Tiny houses have become an increasingly popular phenomenon, with the world buzzing about the possibility of packing the amenities found in full-sized houses into these smaller packages that have lesser footprints overall. They’re stylish, compact, and often filled with custom features to suit the individual needs of their occupants. One of their bigger selling points is affordability – you can purchase one of these from any of the leading tiny house companies for between $30,000 and $80,000. For different figures under $20,000, some people have even been able to construct models of their own to live in. You’d find that most of the people embracing tiny houses are younger environmentalists looking for affordable housing options, while others hope these houses from the 'tiny home' building industry will work well for with people with disabilities.

Tiny houses are able to be customized to meet the needs each individual owner. The design can make use of materials suited to the person for comfort as well and create something like a haven for them to feel safe. A tiny house can provide people with disabilities with much-needed privacy, even if they want to stay on the same property as their family or move somewhere different. Tiny houses could also give people with disabilities wheelchair friendly outdoor spaces for their pets and remove the problem of landlords. The smaller spaces in tiny houses make them for feasible for higher mobility and also for people with poor vision. 

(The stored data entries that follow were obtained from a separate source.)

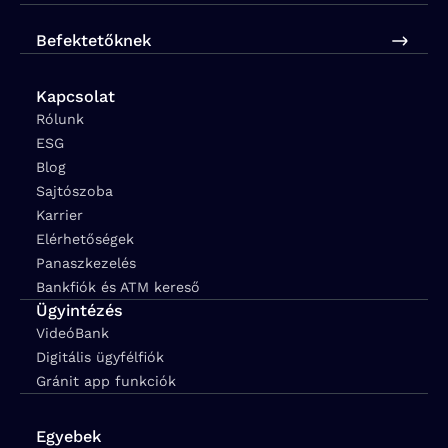
Befektetőknek
Kapcsolat
Rólunk
ESG
Blog
Sajtószoba
Karrier
Elérhetőségek
Panaszkezelés
Bankfiók és ATM kereső
Ügyintézés
VideóBank
Digitális ügyfélfiók
Gránit app funkciók
Egyebek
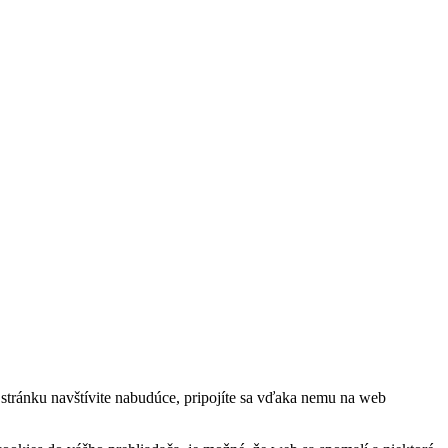
ú stránku navštívite nabudúce, pripojíte sa vďaka nemu na web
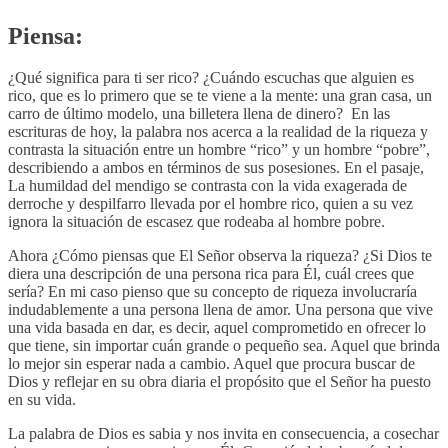
Piensa:
¿Qué significa para ti ser rico? ¿Cuándo escuchas que alguien es
rico, que es lo primero que se te viene a la mente: una gran casa, un
carro de último modelo, una billetera llena de dinero? En las
escrituras de hoy, la palabra nos acerca a la realidad de la riqueza y
contrasta la situación entre un hombre “rico” y un hombre “pobre”,
describiendo a ambos en términos de sus posesiones. En el pasaje,
La humildad del mendigo se contrasta con la vida exagerada de
derroche y despilfarro llevada por el hombre rico, quien a su vez
ignora la situación de escasez que rodeaba al hombre pobre.
Ahora ¿Cómo piensas que El Señor observa la riqueza? ¿Si Dios te
diera una descripción de una persona rica para Él, cuál crees que
sería? En mi caso pienso que su concepto de riqueza involucraría
indudablemente a una persona llena de amor. Una persona que vive
una vida basada en dar, es decir, aquel comprometido en ofrecer lo
que tiene, sin importar cuán grande o pequeño sea. Aquel que brinda
lo mejor sin esperar nada a cambio. Aquel que procura buscar de
Dios y reflejar en su obra diaria el propósito que el Señor ha puesto
en su vida.
La palabra de Dios es sabia y nos invita en consecuencia, a cosechar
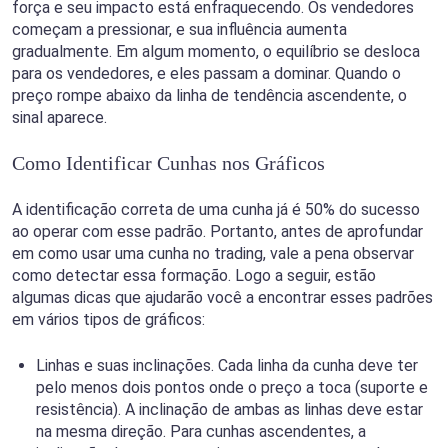
força e seu impacto está enfraquecendo. Os vendedores
começam a pressionar, e sua influência aumenta
gradualmente. Em algum momento, o equilíbrio se desloca
para os vendedores, e eles passam a dominar. Quando o
preço rompe abaixo da linha de tendência ascendente, o
sinal aparece.
Como Identificar Cunhas nos Gráficos
A identificação correta de uma cunha já é 50% do sucesso
ao operar com esse padrão. Portanto, antes de aprofundar
em como usar uma cunha no trading, vale a pena observar
como detectar essa formação. Logo a seguir, estão
algumas dicas que ajudarão você a encontrar esses padrões
em vários tipos de gráficos:
Linhas e suas inclinações. Cada linha da cunha deve ter
pelo menos dois pontos onde o preço a toca (suporte e
resistência). A inclinação de ambas as linhas deve estar
na mesma direção. Para cunhas ascendentes, a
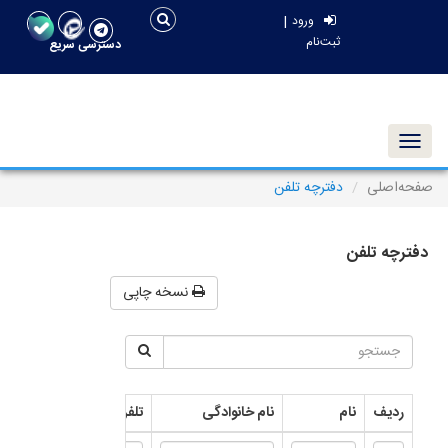
|
ورود
ثبت‌نام
دسترسی سریع
Toggle navigation
صفحه‌اصلی
دفترچه تلفن
دفترچه تلفن
نسخه چاپی
ردیف
نام
نام خانوادگی
تلفن
سمت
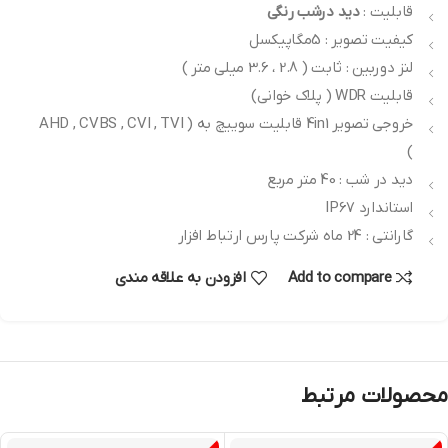
قابلیت :
دید درشب رنگی
کیفیت تصویر : 5مگاپیکسل
لنز دوربین : ثابت ( 2.8 ، 3.6 میلی متر )
قابلیت WDR ( پلاک خوانی)
خروجی تصویر 4in1 قابلیت سوییچ به ( AHD , CVBS , CVI , TVI
)
دید در شب : 40 متر مربع
استاندارد IP67
گارانتی : 24 ماه شرکت پارس ارتباط افزار
Add to compare
افزودن به علاقه مندی
محصولات مرتبط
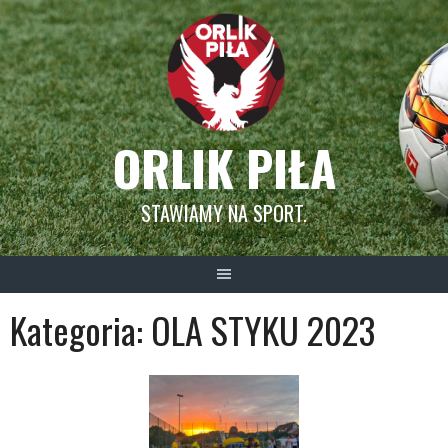
Skip
to
content
ORLIK PIŁA
STAWIAMY NA SPORT.
Kategoria:
OLA STYKU 2023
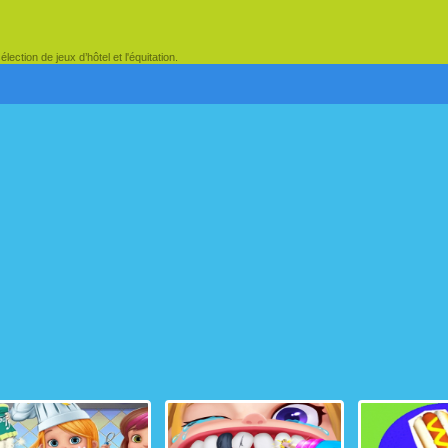
ection de jeux d’hôtel et l'équitation.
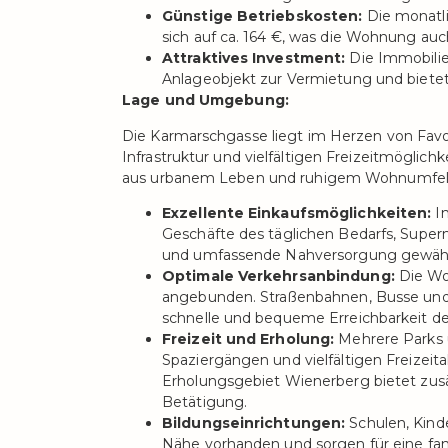
Günstige Betriebskosten:
Die monatli
sich auf ca. 164 €, was die Wohnung auch 
Attraktives Investment:
Die Immobilie
Anlageobjekt zur Vermietung und bietet
Lage und Umgebung:
Die Karmarschgasse liegt im Herzen von Favo
Infrastruktur und vielfältigen Freizeitmögli
aus urbanem Leben und ruhigem Wohnumfel
Exzellente Einkaufsmöglichkeiten:
In
Geschäfte des täglichen Bedarfs, Supe
und umfassende Nahversorgung gewähr
Optimale Verkehrsanbindung:
Die Woh
angebunden. Straßenbahnen, Busse und
schnelle und bequeme Erreichbarkeit de
Freizeit und Erholung:
Mehrere Parks 
Spaziergängen und vielfältigen Freizeit
Erholungsgebiet Wienerberg bietet zusä
Betätigung.
Bildungseinrichtungen:
Schulen, Kinde
Nähe vorhanden und sorgen für eine fami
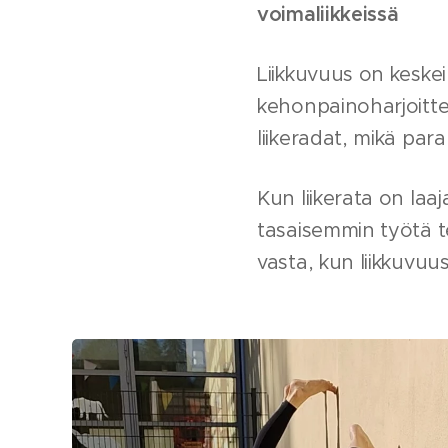
voimaliikkeissä
Liikkuvuus on keskein
kehonpainoharjoitte
liikeradat, mikä pa
Kun liikerata on laa
tasaisemmin työtä te
vasta, kun liikkuvuus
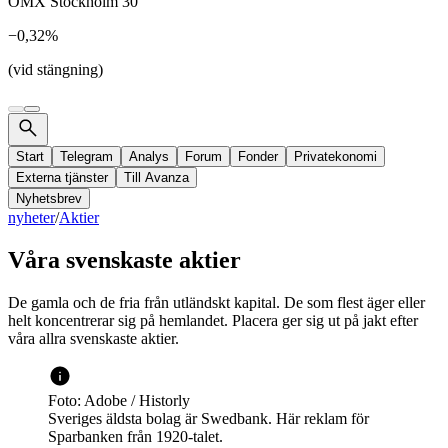
OMX Stockholm 30
−0,32%
(vid stängning)
Start
Telegram
Analys
Forum
Fonder
Privatekonomi
Externa tjänster
Till Avanza
Nyhetsbrev
nyheter
/
Aktier
Våra svenskaste aktier
De gamla och de fria från utländskt kapital. De som flest äger eller
helt koncentrerar sig på hemlandet. Placera ger sig ut på jakt efter
våra allra svenskaste aktier.
Foto: Adobe / Historly
Sveriges äldsta bolag är Swedbank. Här reklam för
Sparbanken från 1920-talet.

It makes sense that several millions of people who struggle getting affordable housing with the necessary amenities want to live in tiny houses, but couldn’t they also be equally beneficial to those in wheelchairs? Tiny houses could be more functional than RVs or travel trailers but it’s often important to also consider the ease of towing these houses around with their weight. If you’re looking for wheelchair-friendly houses that are also flexible, then you might want to stay away from some of the heavier, feature-packed tiny houses. 

Zoning also poses a major challenge for those seeking to make tiny houses their permanent homes, because most communities tend to have limitations and required minimum square footage for outbuildings. Although several companies offer tiny houses that could be an option for people with various disabilities, some of the top builders include Getaway, Zyl Vardos, the pricier Wheel Pad and MEDCottage, which is aimed at providing affordable assisted living to seniors. Many of these companies have their disadvantages and advantages and because the individual circumstances of each person with a disability vary, one would have to access the options and consider what works best for them. So, to answer the question of whether wheelchair friendly tiny houses could be a huge deal for people with disabilities? We’ll have to see. Depending on the needs and budget of the person looking for a home, it could be the right or wrong housing solution.